(Beginning of RECORDS FOR THE TASK)

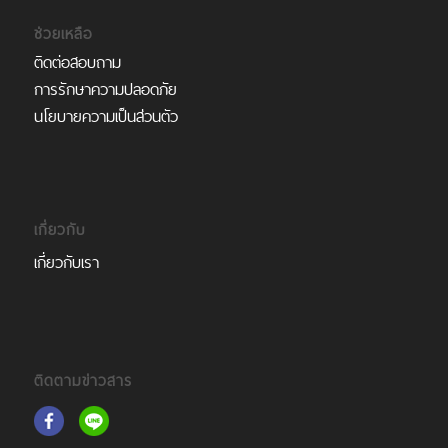
ช่วยเหลือ
ติดต่อสอบถาม
การรักษาความปลอดภัย
นโยบายความเป็นส่วนตัว
เกี่ยวกับ
เกี่ยวกับเรา
ติดตามข่าวสาร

(End of RECORDS FOR THE TASK)

TASK INSTRUCTIONS: Would you please set down the data above again exactly, without its pictures?

EXPECTED ANSWER:
ช่วยเหลือ
ติดต่อสอบถาม
การรักษาความปลอดภัย
นโยบายความเป็นส่วนตัว
เกี่ยวกับ
เกี่ยวกับเรา
ติดตามข่าวสาร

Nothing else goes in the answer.